TASK INSTRUCTIONS:
The expected response is an exact repetition of every record, with images excluded.
========================================
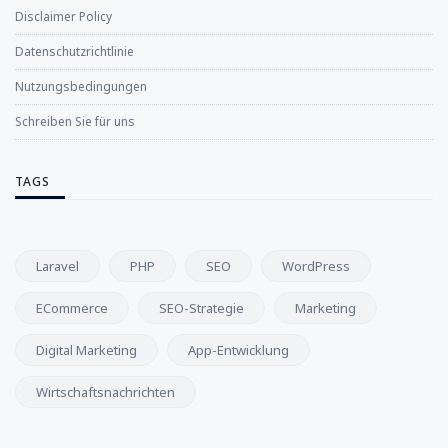
Disclaimer Policy
Datenschutzrichtlinie
Nutzungsbedingungen
Schreiben Sie für uns
TAGS
Laravel
PHP
SEO
WordPress
ECommerce
SEO-Strategie
Marketing
Digital Marketing
App-Entwicklung
Wirtschaftsnachrichten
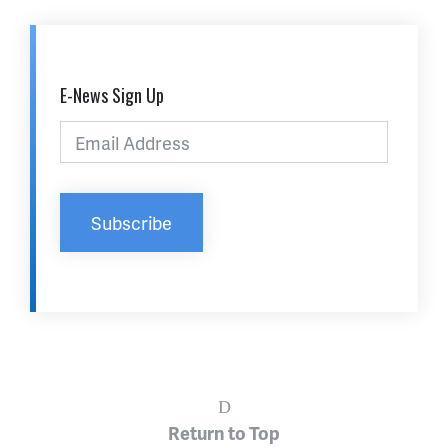
E-News Sign Up
Return to Top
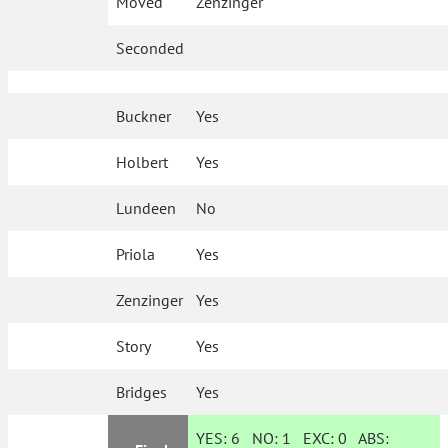
Moved
Zenzinger
Seconded
Buckner
Yes
Holbert
Yes
Lundeen
No
Priola
Yes
Zenzinger
Yes
Story
Yes
Bridges
Yes
YES:
6
NO:
1
EXC:
0
ABS:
========================================
WRITTEN REPLY:
Disclaimer Policy
Datenschutzrichtlinie
Nutzungsbedingungen
Schreiben Sie für uns
TAGS
Laravel
PHP
SEO
WordPress
ECommerce
SEO-Strategie
Marketing
Digital Marketing
App-Entwicklung
Wirtschaftsnachrichten
E-News Sign Up
Return to Top
Moved
Zenzinger
Seconded
Buckner
Yes
Holbert
Yes
Lundeen
No
Priola
Yes
Zenzinger
Yes
Story
Yes
Bridges
Yes
YES:
6
NO:
1
EXC:
0
ABS:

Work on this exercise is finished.